Work order -
Only the number is needed: how many lines of the entries below contain the word "დათო".

Information given -
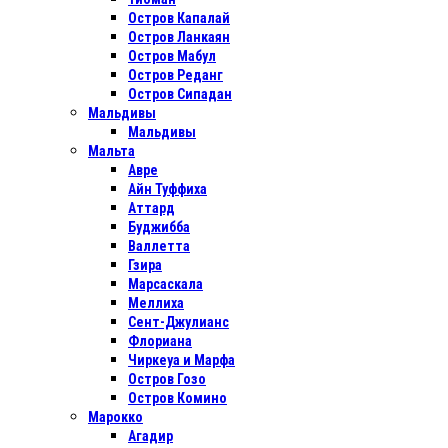
Остров Капалай
Остров Ланкаян
Остров Мабул
Остров Реданг
Остров Сипадан
Мальдивы
Мальдивы
Мальта
Авре
Айн Туффиха
Аттард
Буджибба
Валлетта
Гзира
Марсаскала
Меллиха
Сент-Джулианс
Флориана
Чиркеуа и Марфа
Остров Гозо
Остров Комино
Марокко
Агадир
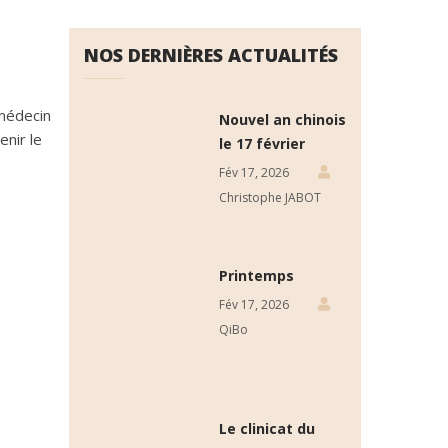
NOS DERNIÈRES ACTUALITÉS
 médecin
Nouvel an chinois
enir le
le 17 février
Fév 17, 2026
Christophe JABOT
Printemps
Fév 17, 2026
QiBo
Le clinicat du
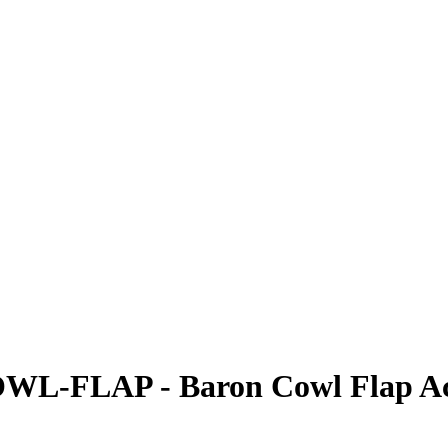
-FLAP - Baron Cowl Flap Ac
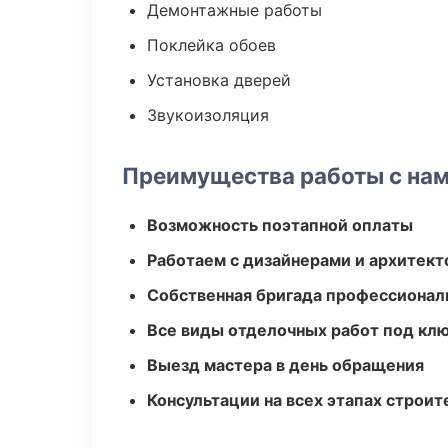
Демонтажные работы
Поклейка обоев
Установка дверей
Звукоизоляция
Преимущества работы с на
Возможность поэтапной оплаты
Работаем с дизайнерами и архитек
Собственная бригада профессионал
Все виды отделочных работ под кл
Выезд мастера в день обращения
Консультации на всех этапах строит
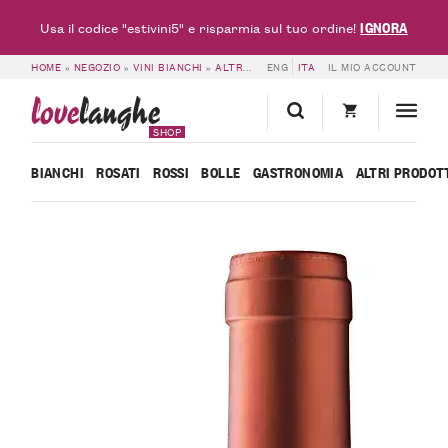
IGNORA
Usa il codice "estivini5" e risparmia sul tuo ordine!
HOME
»
NEGOZIO
»
VINI BIANCHI
»
ALTRI BIANCHI
ENG
»
ITA
BRIC BASTIA – VINO BIAN
IL MIO ACCOUNT
love
langhe
SHOP
BIANCHI
ROSATI
ROSSI
BOLLE
GASTRONOMIA
ALTRI PRODOT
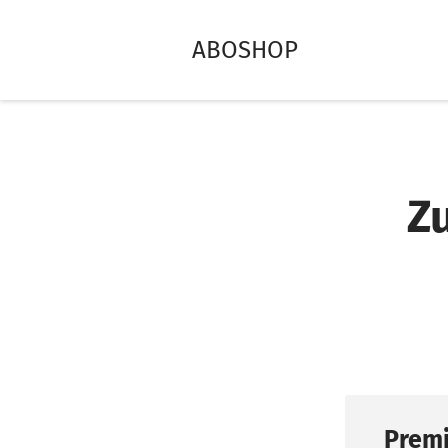
ABOSHOP
Z
Premi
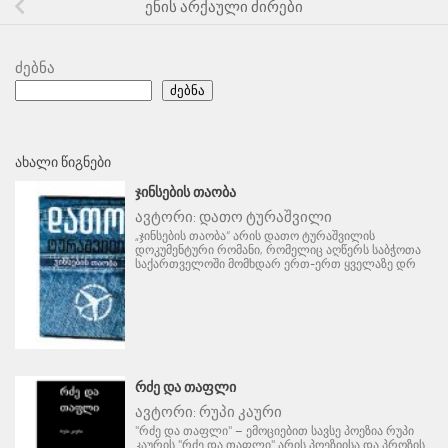
ენის არქაული ძირები
ძებნა
ძებნა
ᲐᲮᲐᲚᲘ ᲬᲘᲒᲜᲔᲑᲘ
ᲯᲘᲜᲡᲔᲑᲘᲡ ᲗᲐᲝᲑᲐ
ავტორი:
დათო ტურაშვილი
„ჯინსების თაობა“ არის დათო ტურაშვილის
დოკუმენტური რომანი, რომელიც აღწერს საბჭოთა
საქართველოში მომხდარ ერთ-ერთ ყველაზე დრ
ᲠᲫᲔ ᲓᲐ ᲗᲐᲤᲚᲘ
ავტორი:
რუპი კაური
"რძე და თაფლი" – ემოციებით სავსე პოეზია რუპი
კაურის "რძე და თაფლი" არის პოეზიისა და პროზის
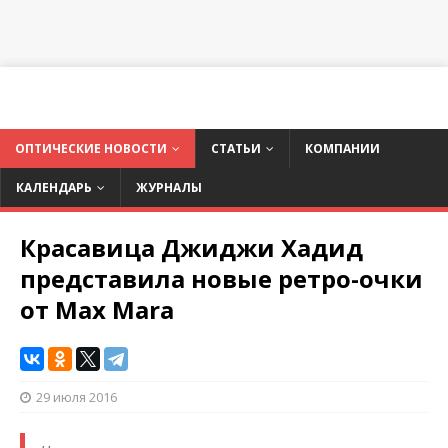
ОПТИЧЕСКИЕ НОВОСТИ
СТАТЬИ
КОМПАНИИ
КАЛЕНДАРЬ
ЖУРНАЛЫ
Красавица Джиджи Хадид
представила новые ретро-очки
от Max Mara
29 июля 2016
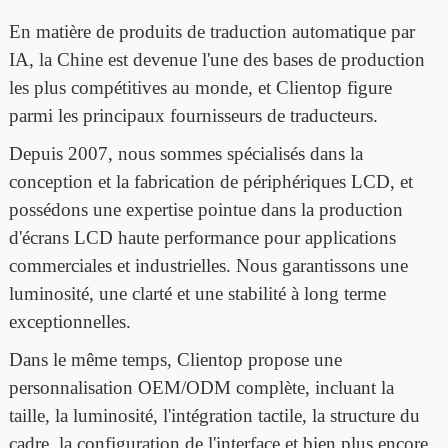
En matière de produits de traduction automatique par
IA, la Chine est devenue l'une des bases de production
les plus compétitives au monde, et Clientop figure
parmi les principaux fournisseurs de traducteurs.
Depuis 2007, nous sommes spécialisés dans la
conception et la fabrication de périphériques LCD, et
possédons une expertise pointue dans la production
d'écrans LCD haute performance pour applications
commerciales et industrielles. Nous garantissons une
luminosité, une clarté et une stabilité à long terme
exceptionnelles.
Dans le même temps, Clientop propose une
personnalisation OEM/ODM complète, incluant la
taille, la luminosité, l'intégration tactile, la structure du
cadre, la configuration de l'interface et bien plus encore,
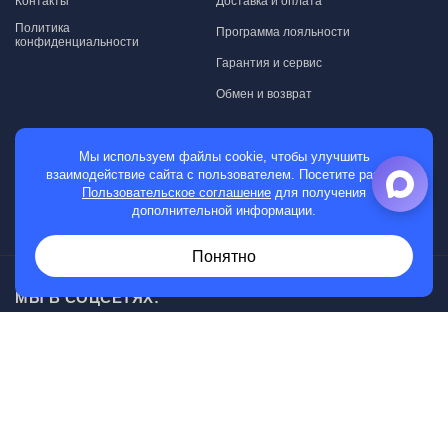
Контакты
Доставка и оплата
Политика
Программа лояльности
конфиденциальности
Гарантия и сервис
Обмен и возврат
МАГАЗИН
Мы используем файлы cookie, чтобы улучшить
взаимодействие сайта с пользователем. Посетите раздел
Мужские часы
Пользовательское соглашение
для получения
дополнительной информации.
Женские часы
Понятно
МЫ В СОЦСЕТЯХ:
Возникли вопросы?
00
30
Звоните с 10
до 20
, без выходных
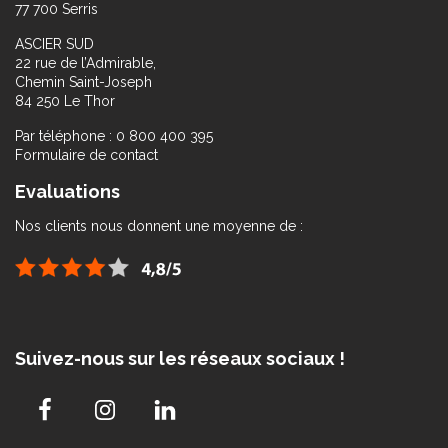
77 700 Serris
ASCIER SUD
22 rue de l’Admirable,
Chemin Saint-Joseph
84 250 Le Thor
Par téléphone : 0 800 400 395
Formulaire de contact
Evaluations
Nos clients nous donnent une moyenne de :
Suivez-nous sur les réseaux sociaux !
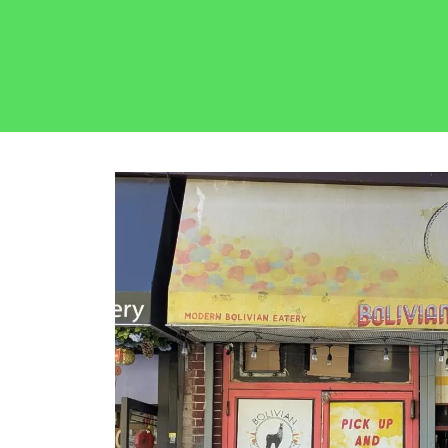
按
介
视
照
V
或
校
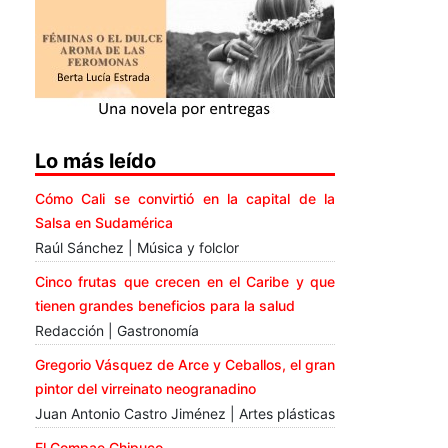
Lo más leído
Cómo Cali se convirtió en la capital de la
Salsa en Sudamérica
Raúl Sánchez | Música y folclor
Cinco frutas que crecen en el Caribe y que
tienen grandes beneficios para la salud
Redacción | Gastronomía
Gregorio Vásquez de Arce y Ceballos, el gran
pintor del virreinato neogranadino
Juan Antonio Castro Jiménez | Artes plásticas
El Compae Chipuco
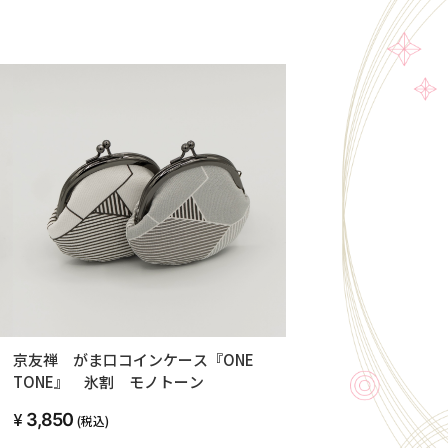
京友禅 がま口コインケース『ONE
TONE』 氷割 モノトーン
3,850
(税込)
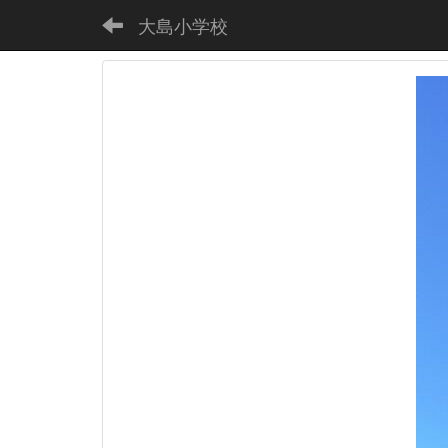
大島小学校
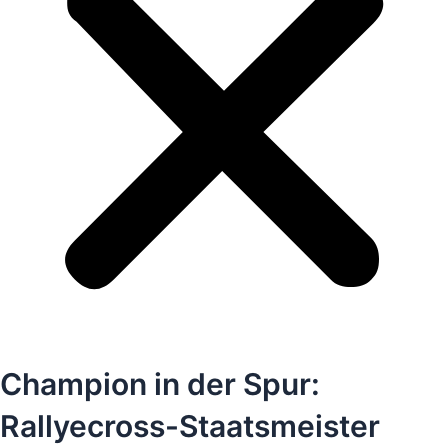
Champion in der Spur:
Rallyecross-Staatsmeister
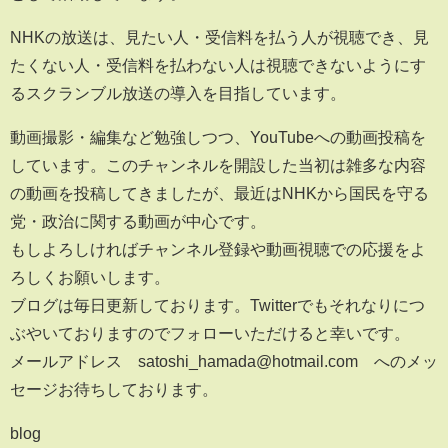
NHKの放送は、見たい人・受信料を払う人が視聴でき、見
たくない人・受信料を払わない人は視聴できないようにす
るスクランブル放送の導入を目指しています。
動画撮影・編集など勉強しつつ、YouTubeへの動画投稿を
しています。このチャンネルを開設した当初は雑多な内容
の動画を投稿してきましたが、最近はNHKから国民を守る
党・政治に関する動画が中心です。
もしよろしければチャンネル登録や動画視聴での応援をよ
ろしくお願いします。
ブログは毎日更新しております。Twitterでもそれなりにつ
ぶやいておりますのでフォローいただけると幸いです。
メールアドレス satoshi_hamada@hotmail.com へのメッ
セージお待ちしております。
blog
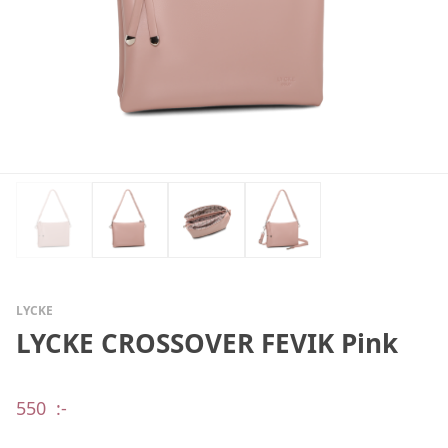
LYCKE
LYCKE CROSSOVER FEVIK Pink
550
:-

Expected output -
2